- **Task goal**
Reproduce each record exactly. The pictures should be skipped.

━━━━━━━━━━━━━━━━━━━━━━━━━━━━━━

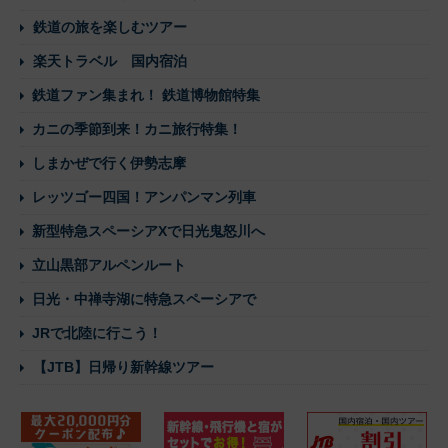
鉄道の旅を楽しむツアー
楽天トラベル 国内宿泊
鉄道ファン集まれ！ 鉄道博物館特集
カニの季節到来！カニ旅行特集！
しまかぜで行く伊勢志摩
レッツゴー四国！アンパンマン列車
新型特急スペーシアXで日光鬼怒川へ
立山黒部アルペンルート
日光・中禅寺湖に特急スペーシアで
JRで北陸に行こう！
【JTB】日帰り新幹線ツアー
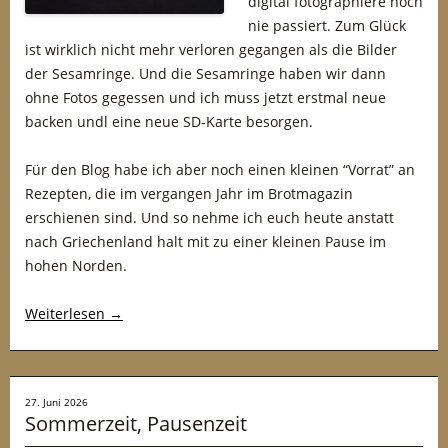
digital fotographiere noch
nie passiert. Zum Glück
ist wirklich nicht mehr verloren gegangen als die Bilder
der Sesamringe. Und die Sesamringe haben wir dann
ohne Fotos gegessen und ich muss jetzt erstmal neue
backen undl eine neue SD-Karte besorgen.
Für den Blog habe ich aber noch einen kleinen “Vorrat” an
Rezepten, die im vergangen Jahr im Brotmagazin
erschienen sind. Und so nehme ich euch heute anstatt
nach Griechenland halt mit zu einer kleinen Pause im
hohen Norden.
Weiterlesen
→
27. Juni 2026
Sommerzeit, Pausenzeit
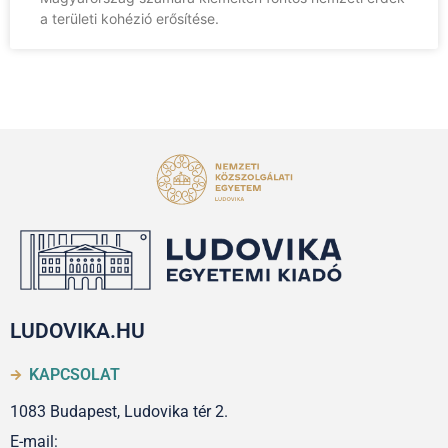
a területi kohézió erősítése.
LUDOVIKA.HU
KAPCSOLAT
1083 Budapest, Ludovika tér 2.
E-mail:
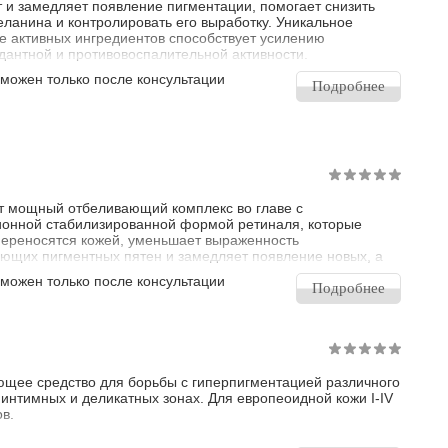
 и замедляет появление пигментации, помогает снизить
еланина и контролировать его выработку. Уникальное
е активных ингредиентов способствует усилению
дантной и противовоспалительной активности.
зможен только после консультации
Подробнее
 мощный отбеливающий комплекс во главе с
онной стабилизированной формой ретиналя, которые
ереносятся кожей, уменьшает выраженность
ющих пигментных пятен и замедляет появление новых, а
рректирует признаки фотостарения, стимулирует клеточный
зможен только после консультации
обладает высокой антиоксидантной активностью.
Подробнее
щее средство для борьбы с гиперпигментацией различного
 интимных и деликатных зонах. Для европеоидной кожи I-IV
в.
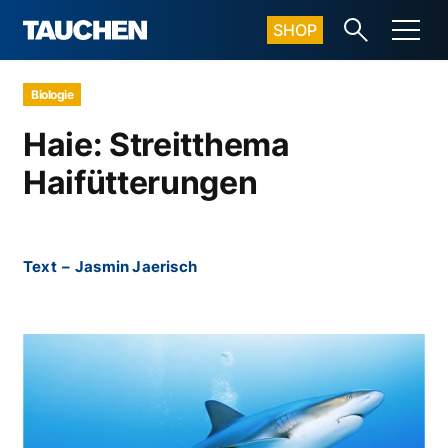
SHOP
Biologie
Haie: Streitthema
Haifütterungen
Text
–
Jasmin Jaerisch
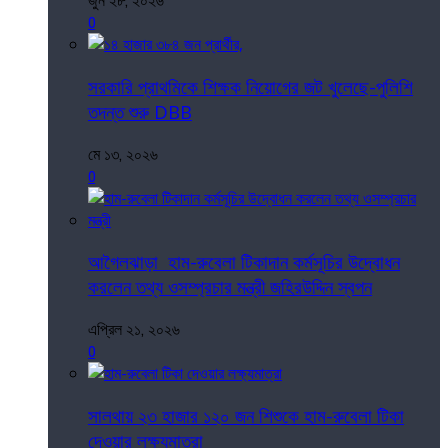
জুন ২৮, ২০২৬
0
সরকারি প্রাথমিকে শিক্ষক নিয়োগের জট খুলেছে-পুলিশি
তদন্ত শুরু DBB
মে ১৩, ২০২৬
0
আগৈলঝাড়া হাম-রুবেলা টিকাদান কর্মসূচির উদ্বোধন
করলেন তথ্য ওসম্প্রচার মন্ত্রী জহিরউদ্দিন স্বপন
এপ্রিল ২১, ২০২৬
0
সালথায় ২৩ হাজার ১২০ জন শিশুকে হাম-রুবেলা টিকা
দেওয়ার লক্ষ্যমাত্রা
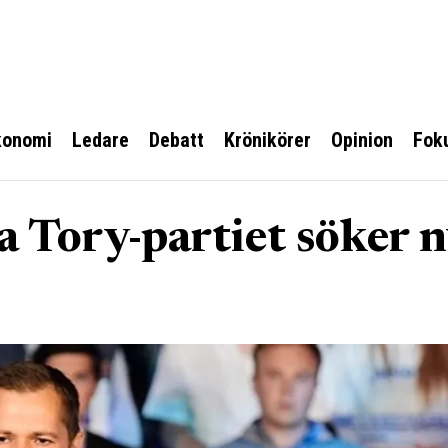
konomi
Ledare
Debatt
Krönikörer
Opinion
Fok
 Tory-partiet söker 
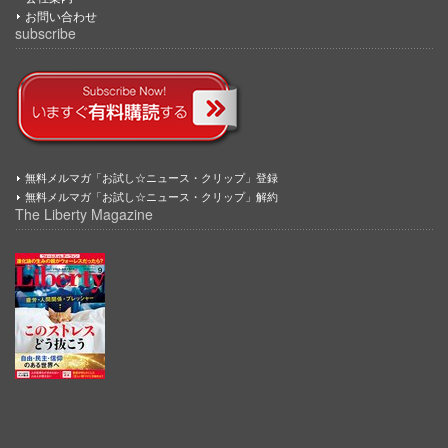
お問い合わせ
subscribe
無料メルマガ「お試し☆ニュース・クリップ」登録
無料メルマガ「お試し☆ニュース・クリップ」解約
The Liberty Magazine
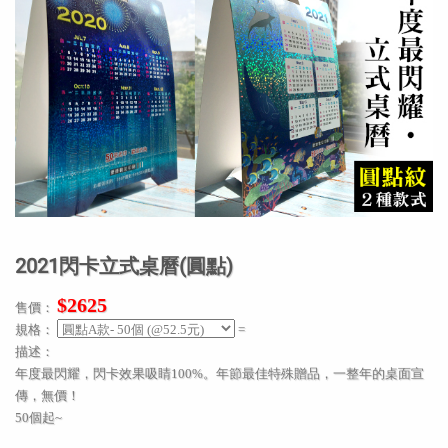
2021閃卡立式桌曆(圓點)
$2625
售價：
規格：
=
描述：
年度最閃耀，閃卡效果吸睛100%。年節最佳特殊贈品，一整年的桌面宣
傳，無價！
50個起~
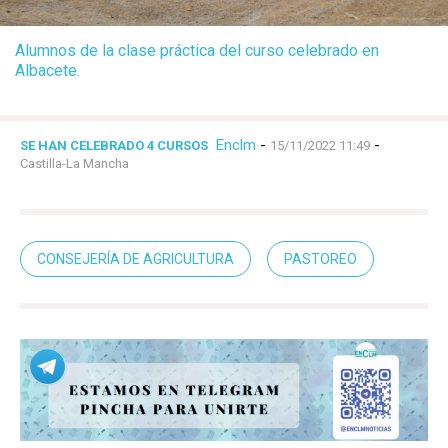
Alumnos de la clase práctica del curso celebrado en
Albacete.
Enclm
-
-
SE HAN CELEBRADO 4 CURSOS
15/11/2022 11:49
Castilla-La Mancha
CONSEJERÍA DE AGRICULTURA
PASTOREO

━━━━━━━━━━━━━━━━━━━━━━━━━━━━━━

- **Result**
鉄道の旅を楽しむツアー
楽天トラベル 国内宿泊
鉄道ファン集まれ！ 鉄道博物館特集
カニの季節到来！カニ旅行特集！
しまかぜで行く伊勢志摩
レッツゴー四国！アンパンマン列車
新型特急スペーシアXで日光鬼怒川へ
立山黒部アルペンルート
日光・中禅寺湖に特急スペーシアで
JRで北陸に行こう！
【JTB】日帰り新幹線ツアー
digital fotographiere noch
nie passiert. Zum Glück
ist wirklich nicht mehr verloren gegangen als die Bilder
der Sesamringe. Und die Sesamringe haben wir dann
ohne Fotos gegessen und ich muss jetzt erstmal neue
backen undl eine neue SD-Karte besorgen.
Für den Blog habe ich aber noch einen kleinen “Vorrat” an
Rezepten, die im vergangen Jahr im Brotmagazin
erschienen sind. Und so nehme ich euch heute anstatt
nach Griechenland halt mit zu einer kleinen Pause im
hohen Norden.
Weiterlesen
→
27. Juni 2026
Sommerzeit, Pausenzeit
a területi kohézió erősítése.
LUDOVIKA.HU
KAPCSOLAT
1083 Budapest, Ludovika tér 2.
E-mail:
 и замедляет появление пигментации, помогает снизить
еланина и контролировать его выработку. Уникальное
е активных ингредиентов способствует усилению
дантной и противовоспалительной активности.
зможен только после консультации
Подробнее
 мощный отбеливающий комплекс во главе с
онной стабилизированной формой ретиналя, которые
ереносятся кожей, уменьшает выраженность
ющих пигментных пятен и замедляет появление новых, а
рректирует признаки фотостарения, стимулирует клеточный
зможен только после консультации
обладает высокой антиоксидантной активностью.
Подробнее
щее средство для борьбы с гиперпигментацией различного
 интимных и деликатных зонах. Для европеоидной кожи I-IV
в.
SHOP
Biologie
Haie: Streitthema
Haifütterungen
Text
–
Jasmin Jaerisch
জুন ২৮, ২০২৬
0
সরকারি প্রাথমিকে শিক্ষক নিয়োগের জট খুলেছে-পুলিশি
তদন্ত শুরু DBB
মে ১৩, ২০২৬
0
আগৈলঝাড়া হাম-রুবেলা টিকাদান কর্মসূচির উদ্বোধন
করলেন তথ্য ওসম্প্রচার মন্ত্রী জহিরউদ্দিন স্বপন
এপ্রিল ২১, ২০২৬
0
সালথায় ২৩ হাজার ১২০ জন শিশুকে হাম-রুবেলা টিকা
দেওয়ার লক্ষ্যমাত্রা
konomi
Ledare
Debatt
Krönikörer
Opinion
Fok
 Tory-partiet söker 
お問い合わせ
subscribe
無料メルマガ「お試し☆ニュース・クリップ」登録
無料メルマガ「お試し☆ニュース・クリップ」解約
The Liberty Magazine
2021閃卡立式桌曆(圓點)
$2625
售價：
規格：
=
描述：
年度最閃耀，閃卡效果吸睛100%。年節最佳特殊贈品，一整年的桌面宣
傳，無價！
50個起~
Alumnos de la clase práctica del curso celebrado en
Albacete.
Enclm
-
-
SE HAN CELEBRADO 4 CURSOS
15/11/2022 11:49
Castilla-La Mancha
CONSEJERÍA DE AGRICULTURA
PASTOREO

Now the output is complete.